* **What the exercise asks**
Return the line that contains "bitants est grand devant" plus every line after it to the end of the entries below, exactly as given, and stop there.

(Page images and extracted text)
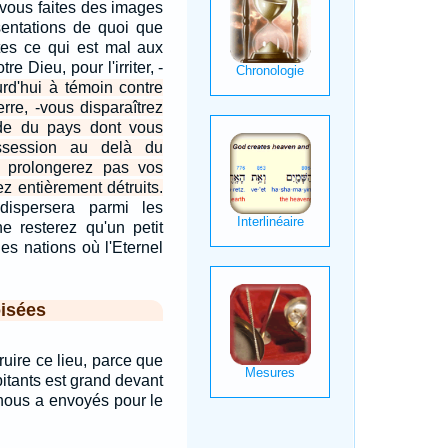
 vous faites des images
ésentations de quoi que
ites ce qui est mal aux
re Dieu, pour l'irriter, -
urd'hui à témoin contre
erre, -vous disparaîtrez
de du pays dont vous
ssession au delà du
y prolongerez pas vos
ez entièrement détruits.
dispersera parmi les
e resterez qu'un petit
es nations où l'Eternel
isées
ruire ce lieu, parce que
bitants est grand devant
l nous a envoyés pour le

* **Written response**
bitants est grand devant
l nous a envoyés pour le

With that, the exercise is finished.